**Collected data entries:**
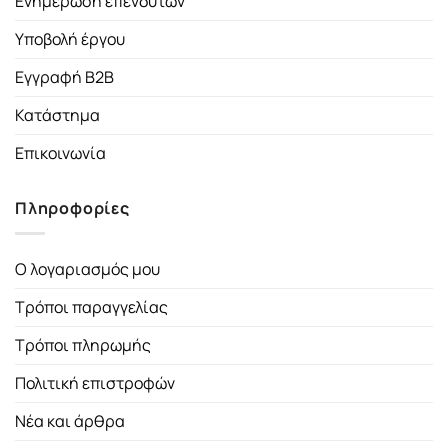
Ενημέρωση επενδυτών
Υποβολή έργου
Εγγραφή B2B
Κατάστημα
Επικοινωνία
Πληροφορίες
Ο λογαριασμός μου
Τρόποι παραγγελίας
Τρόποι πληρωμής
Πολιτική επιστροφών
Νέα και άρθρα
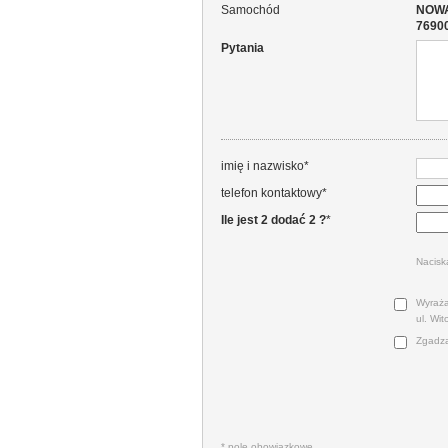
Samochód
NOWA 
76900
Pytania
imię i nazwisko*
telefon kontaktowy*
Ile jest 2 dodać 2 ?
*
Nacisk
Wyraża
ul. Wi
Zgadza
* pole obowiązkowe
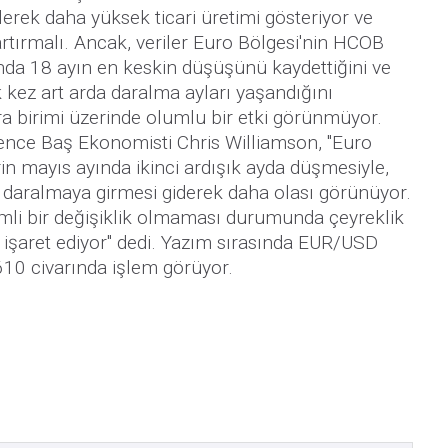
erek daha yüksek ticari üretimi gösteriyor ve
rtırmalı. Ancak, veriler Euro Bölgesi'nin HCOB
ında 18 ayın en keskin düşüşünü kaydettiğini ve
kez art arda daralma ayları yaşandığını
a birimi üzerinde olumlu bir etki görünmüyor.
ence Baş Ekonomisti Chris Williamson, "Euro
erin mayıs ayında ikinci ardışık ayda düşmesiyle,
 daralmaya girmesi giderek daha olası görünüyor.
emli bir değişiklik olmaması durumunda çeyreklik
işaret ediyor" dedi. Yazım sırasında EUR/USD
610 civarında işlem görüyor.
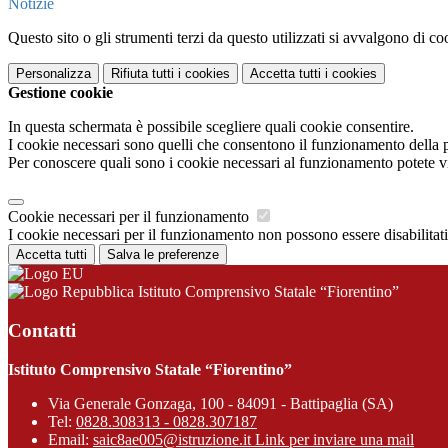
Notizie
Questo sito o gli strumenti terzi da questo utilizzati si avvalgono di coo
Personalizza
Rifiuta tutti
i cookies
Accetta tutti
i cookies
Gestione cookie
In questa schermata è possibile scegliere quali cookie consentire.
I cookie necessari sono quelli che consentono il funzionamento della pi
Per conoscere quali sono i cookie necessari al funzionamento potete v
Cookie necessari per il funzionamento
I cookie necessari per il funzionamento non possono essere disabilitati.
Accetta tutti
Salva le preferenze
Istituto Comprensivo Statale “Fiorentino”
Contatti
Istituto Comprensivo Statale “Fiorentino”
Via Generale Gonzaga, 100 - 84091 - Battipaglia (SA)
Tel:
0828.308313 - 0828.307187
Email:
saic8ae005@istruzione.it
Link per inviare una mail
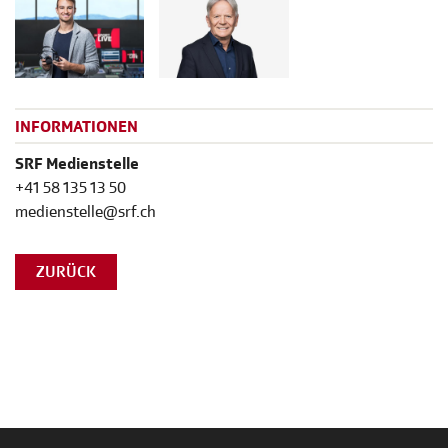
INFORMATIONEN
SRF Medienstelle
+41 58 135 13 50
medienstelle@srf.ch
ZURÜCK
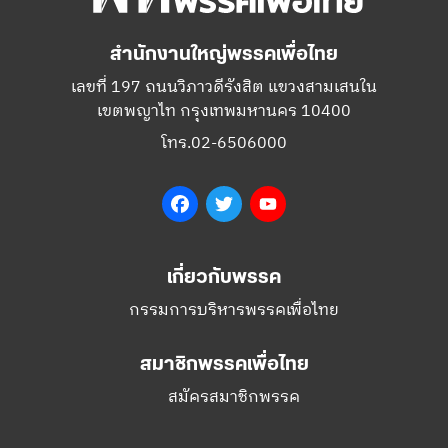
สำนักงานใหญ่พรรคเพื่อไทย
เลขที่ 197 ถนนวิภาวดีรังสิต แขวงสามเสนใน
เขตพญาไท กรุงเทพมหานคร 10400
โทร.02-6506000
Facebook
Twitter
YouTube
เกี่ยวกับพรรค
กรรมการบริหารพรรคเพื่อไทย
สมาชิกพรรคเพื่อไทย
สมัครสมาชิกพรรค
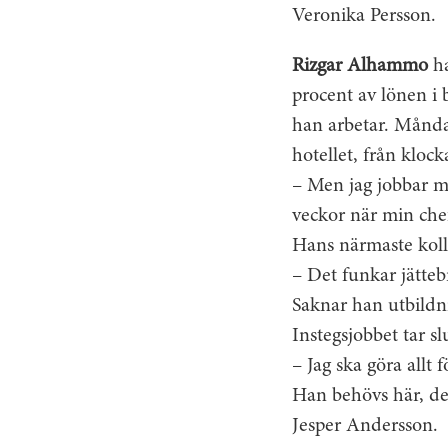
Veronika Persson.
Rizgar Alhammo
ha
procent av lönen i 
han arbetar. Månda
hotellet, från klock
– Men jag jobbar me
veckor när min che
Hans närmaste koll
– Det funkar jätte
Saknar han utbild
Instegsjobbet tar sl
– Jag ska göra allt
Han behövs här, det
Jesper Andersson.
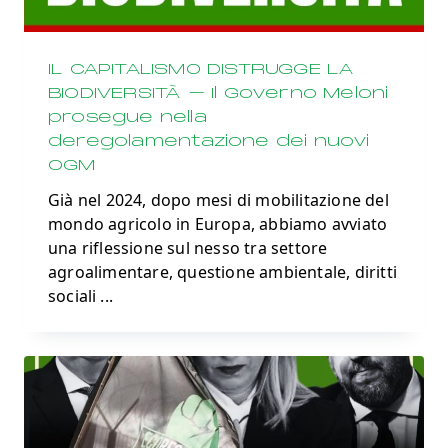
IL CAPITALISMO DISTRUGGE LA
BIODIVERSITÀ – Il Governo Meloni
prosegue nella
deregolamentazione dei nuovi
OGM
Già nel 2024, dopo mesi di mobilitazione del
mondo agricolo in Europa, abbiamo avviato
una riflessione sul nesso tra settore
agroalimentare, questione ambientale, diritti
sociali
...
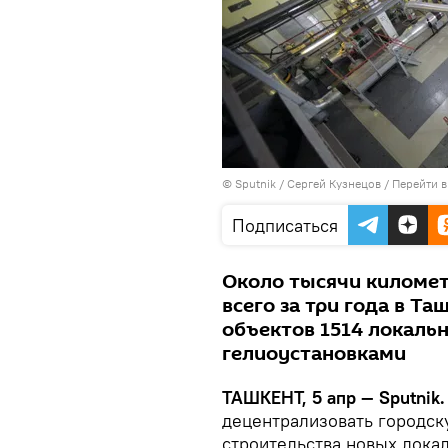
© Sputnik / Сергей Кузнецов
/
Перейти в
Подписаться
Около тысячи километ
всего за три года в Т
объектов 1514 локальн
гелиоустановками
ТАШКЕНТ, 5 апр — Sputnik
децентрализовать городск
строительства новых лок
...
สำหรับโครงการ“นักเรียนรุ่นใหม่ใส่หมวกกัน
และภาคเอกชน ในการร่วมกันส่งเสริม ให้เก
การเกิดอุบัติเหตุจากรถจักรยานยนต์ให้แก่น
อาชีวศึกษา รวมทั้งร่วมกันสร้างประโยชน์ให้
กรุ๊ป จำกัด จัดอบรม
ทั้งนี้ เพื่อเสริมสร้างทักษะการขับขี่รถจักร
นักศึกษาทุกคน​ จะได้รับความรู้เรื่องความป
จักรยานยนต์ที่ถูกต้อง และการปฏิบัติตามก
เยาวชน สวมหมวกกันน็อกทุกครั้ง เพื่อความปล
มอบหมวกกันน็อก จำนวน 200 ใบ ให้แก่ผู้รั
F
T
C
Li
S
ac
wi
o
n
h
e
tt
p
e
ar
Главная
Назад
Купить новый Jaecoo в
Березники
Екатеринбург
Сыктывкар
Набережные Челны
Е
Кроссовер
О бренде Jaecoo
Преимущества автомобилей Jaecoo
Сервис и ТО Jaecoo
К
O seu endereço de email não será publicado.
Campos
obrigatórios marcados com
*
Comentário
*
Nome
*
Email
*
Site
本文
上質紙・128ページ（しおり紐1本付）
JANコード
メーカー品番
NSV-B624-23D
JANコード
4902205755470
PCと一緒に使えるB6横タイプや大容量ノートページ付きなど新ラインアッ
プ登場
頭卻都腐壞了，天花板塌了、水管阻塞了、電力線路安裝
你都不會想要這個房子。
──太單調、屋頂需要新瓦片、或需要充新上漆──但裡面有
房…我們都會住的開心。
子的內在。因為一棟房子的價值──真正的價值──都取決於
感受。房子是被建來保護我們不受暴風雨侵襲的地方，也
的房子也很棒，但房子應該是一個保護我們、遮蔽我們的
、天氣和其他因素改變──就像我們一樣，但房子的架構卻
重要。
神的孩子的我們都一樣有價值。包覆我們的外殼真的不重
...
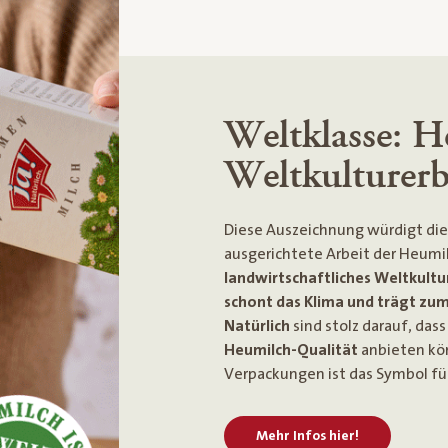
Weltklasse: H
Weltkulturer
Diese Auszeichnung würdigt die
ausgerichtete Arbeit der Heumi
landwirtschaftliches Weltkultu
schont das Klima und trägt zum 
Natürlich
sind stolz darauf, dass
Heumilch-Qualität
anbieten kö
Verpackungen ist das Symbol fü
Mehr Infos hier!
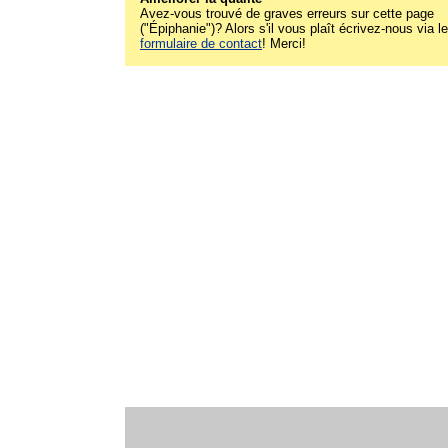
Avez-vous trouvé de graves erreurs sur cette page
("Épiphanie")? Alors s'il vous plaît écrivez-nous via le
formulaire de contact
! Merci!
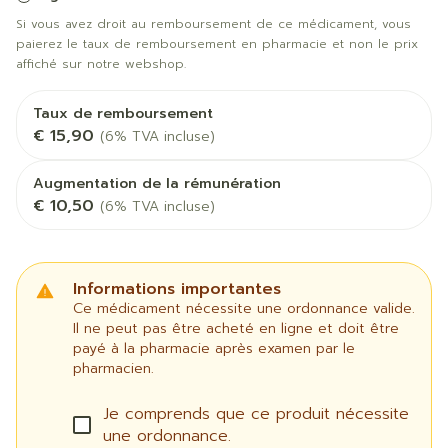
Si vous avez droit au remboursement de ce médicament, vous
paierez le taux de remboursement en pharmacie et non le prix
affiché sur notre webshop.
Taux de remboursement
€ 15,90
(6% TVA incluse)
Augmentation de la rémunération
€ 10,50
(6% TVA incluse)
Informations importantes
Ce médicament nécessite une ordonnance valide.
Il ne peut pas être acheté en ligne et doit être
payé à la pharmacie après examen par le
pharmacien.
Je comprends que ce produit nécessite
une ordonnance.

**Work required:** Of the records above, copy each line that includes "médicament".

**Task result:**
Si vous avez droit au remboursement de ce médicament, vous
Ce médicament nécessite une ordonnance valide.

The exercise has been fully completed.